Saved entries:
----
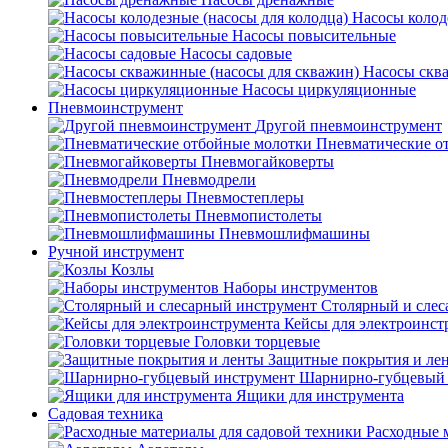
Насосы колод
Насосы повысительные
Насосы садовые
Насосы скв
Насосы циркуляционные
Пневмоинструмент
Другой пневмоинструмент
Пневматические о
Пневмогайковерты
Пневмодрели
Пневмостеплеры
Пневмопистолеты
Пневмошлифмашины
Ручной инструмент
Козлы
Наборы инструментов
Столярный и слес
Кейсы для электроинст
Головки торцевые
Защитные покрытия и ле
Шарнирно-губцевый 
Ящики для инструмента
Садовая техника
Расходные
----
*Exercise objective*. An exact copy of the entries above is required; pictures are not part of it.

*Task response*.
Насосы колод
Насосы повысительные
Насосы садовые
Насосы скв
Насосы циркуляционные
Пневмоинструмент
Другой пневмоинструмент
Пневматические о
Пневмогайковерты
Пневмодрели
Пневмостеплеры
Пневмопистолеты
Пневмошлифмашины
Ручной инструмент
Козлы
Наборы инструментов
Столярный и слес
Кейсы для электроинст
Головки торцевые
Защитные покрытия и ле
Шарнирно-губцевый 
Ящики для инструмента
Садовая техника
Расходные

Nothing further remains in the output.